And i don’t mean the John Mayer kind. It really quite an accurate indicator
of what is going on inside us. Maybe this is a new phenomenon for just me.
I don’t know, sometimes my voice will quaver, my hands shake, my heart
will beat so hard, you could feel it through my clothes and yours if you were
to hug me. I had a couple of surgeries five weeks ago and for some reason,
an inexplicable reason, I cried. And I don’t mean just teared up. I cried
all day. From the moment I gave my credit card to the surgeon’s secretary
to hearing the mean nurse’s instructions, to the IV, to the multiple,
multiple nice nurses trying to get me to stop, to the doctor before
he prayed with me, after he prayed with me. Inconsolable.
I just turned my back to the room and face to the wall of that pale yellow
scuff-marked wall. Not fear, not fear of pain, certainly not fear of death,
not fear of missing anything, not anxiety over any certain thing, Well, maybe.

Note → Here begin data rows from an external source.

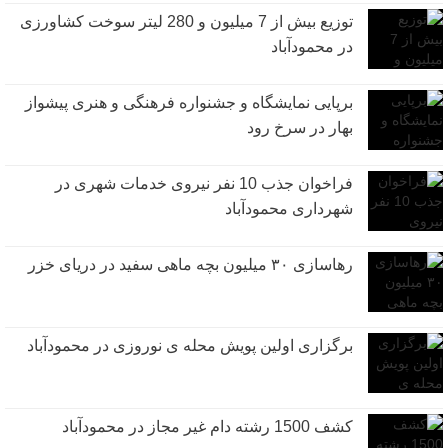
توزیع بیش از 7 میلیون و 280 لیتر سوخت کشاورزی
در محمودآباد
برپایی نمایشگاه و جشنواره فرهنگی و هنری پیشواز
بهار در سرخ رود
فراخوان جذب 10 نفر نیروی خدمات شهری در
شهرداری محمودآباد
رهاسازی ۳۰ میلیون بچه ماهی سفید در دریای خزر
برگزاری اولین پویش محله ی نوروزی در محمودآباد
کشف 1500 رشته دام غیر مجاز در محمودآباد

I think it was. This is why people journal–to figure out things. I was anxious
that I couldn’t get enough done, that I wouldn’t be able to get enough done
in the days that followed. And really, it wasn’t that I timed it all so miserably,
six weeks before a wedding, nine days before I had five children more
or less home AND the fiance, ten days before the first engagement party,
two weeks before I started my thesis, four weeks for the out-of-town
engagement party. No, I really know lying there scaring the nurses
with 145/95 (normally 90/60) blood pressure
and making my doctor frustrated with me that even though I had
stayed up till 1:30 staining my deck, and written thesis
drafts much of the summer, and read the book of poems I have to review
for a publication a couple of times, and left town twice to write, and tried
my hardest every single day, that I still couldn’t/can’t/won’t/ever/get
everything done. That does not feel liberating to me. That feels like a
defeat. Your body tells you though, tells you things if you listen. It’s
just that I never, ever want to hear what it’s telling me. Sleep. Eat. Rest.
Cry. Give up. Quit. If my body doesn’t like how I’m treating it, then
it’s just going to have to rebel a little harder.